Segment Start: Dataset
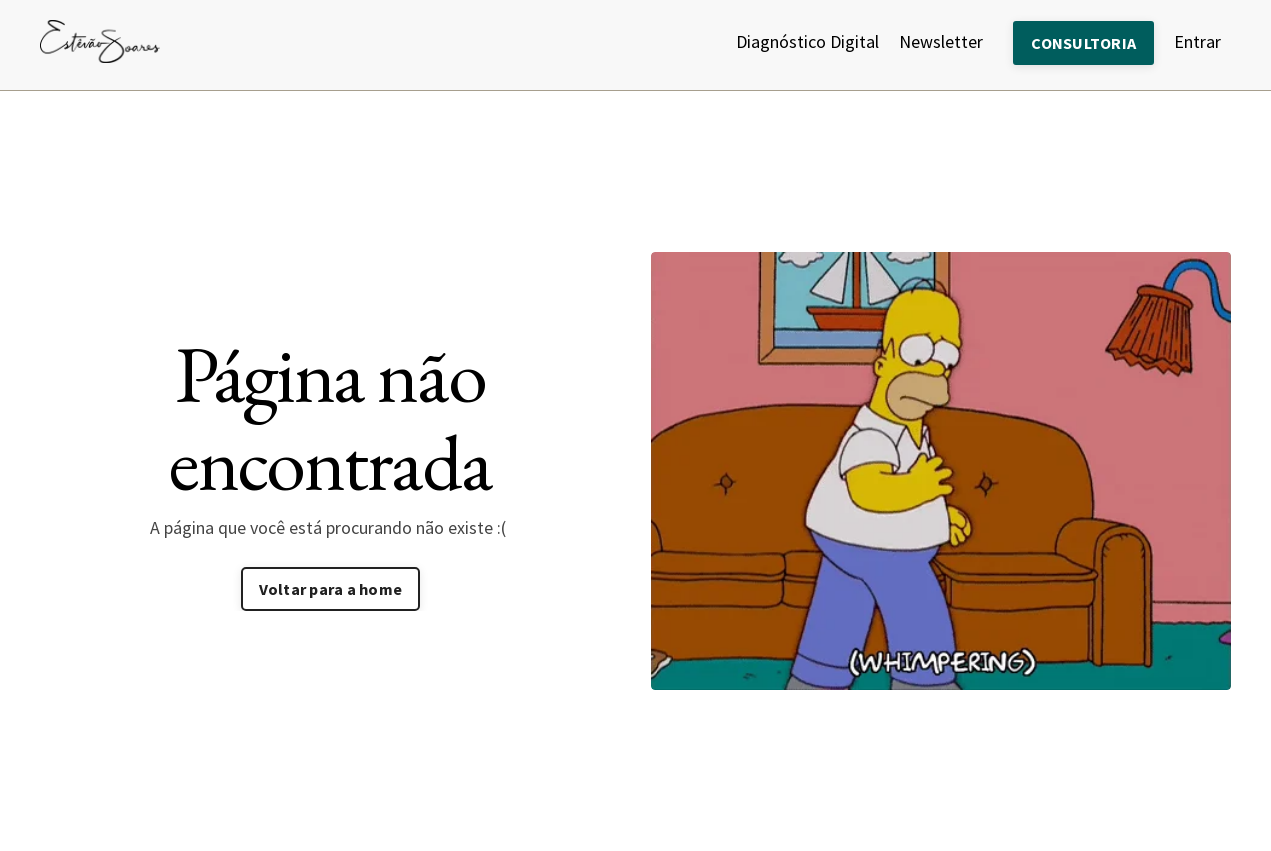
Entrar (1197, 41)
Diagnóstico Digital (807, 41)
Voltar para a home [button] (331, 589)
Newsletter (941, 41)
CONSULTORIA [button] (1083, 43)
Segment End: Dataset
Task directions:
Go through the records line by line, and copy each line that holds the string "button".

Answer box:
Voltar para a home [button] (331, 589)
CONSULTORIA [button] (1083, 43)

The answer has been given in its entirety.